→ Action item: Images are to be left out; everything else in the listing should be repeated exactly.

--- Data for the task ---

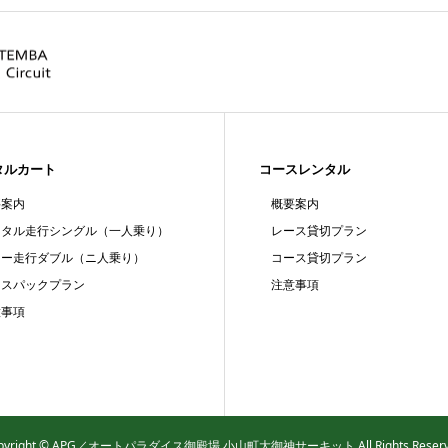
タルカート
コースレンタル
要案内
概要案内
ンタル走行シングル（一人乗り）
レース貸切プラン
リー走行ダブル（ニ人乗り）
コース貸切プラン
ースパックプラン
注意事項
意事項
pyright © APG／オートパラダイス御殿場 小山町大御神サーキット All Rights Reserv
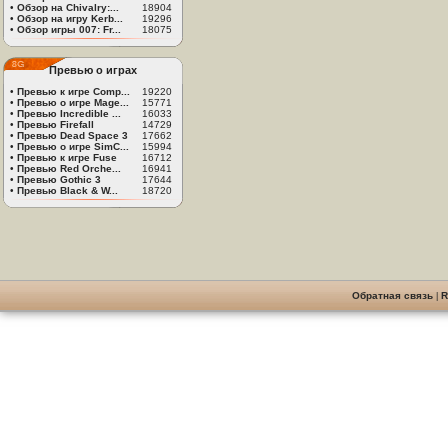
•
Обзор на Chivalry:...
18904
•
Обзор на игру Kerb...
19296
•
Обзор игры 007: Fr...
18075
Превью о играх
•
Превью к игре Comp...
19220
•
Превью о игре Mage...
15771
•
Превью Incredible ...
16033
•
Превью Firefall
14729
•
Превью Dead Space 3
17662
•
Превью о игре SimC...
15994
•
Превью к игре Fuse
16712
•
Превью Red Orche...
16941
•
Превью Gothic 3
17644
•
Превью Black & W...
18720
Обратная связь
|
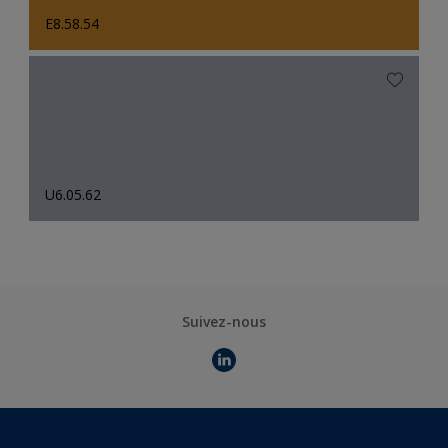
E8.58.54
U6.05.62
Suivez-nous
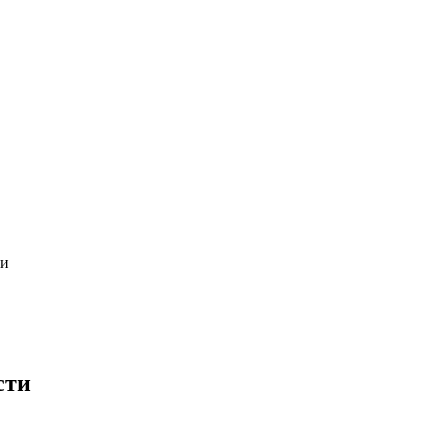
ти
сти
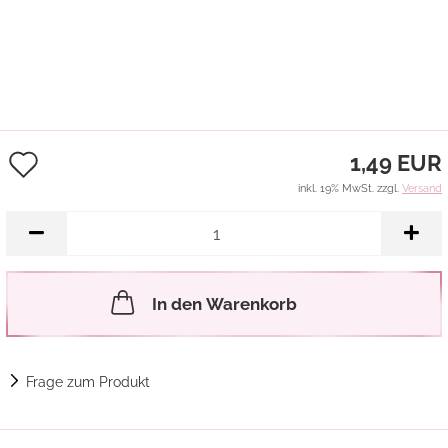
Auf
1,49 EUR
den
inkl. 19% MwSt. zzgl.
Versand
Merkzettel
In den Warenkorb
Frage zum Produkt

---

→ Solution:
タルカート
コースレンタル
要案内
概要案内
ンタル走行シングル（一人乗り）
レース貸切プラン
リー走行ダブル（ニ人乗り）
コース貸切プラン
ースパックプラン
注意事項
意事項
pyright © APG／オートパラダイス御殿場 小山町大御神サーキット All Rights Reserv
•
Обзор на Chivalry:...
18904
•
Обзор на игру Kerb...
19296
•
Обзор игры 007: Fr...
18075
Превью о играх
•
Превью к игре Comp...
19220
•
Превью о игре Mage...
15771
•
Превью Incredible ...
16033
•
Превью Firefall
14729
•
Превью Dead Space 3
17662
•
Превью о игре SimC...
15994
•
Превью к игре Fuse
16712
•
Превью Red Orche...
16941
•
Превью Gothic 3
17644
•
Превью Black & W...
18720
Обратная связь
|
E8.58.54
U6.05.62
Suivez-nous
ти
сти
Auf
1,49 EUR
den
inkl. 19% MwSt. zzgl.
Versand
Merkzettel
In den Warenkorb
Frage zum Produkt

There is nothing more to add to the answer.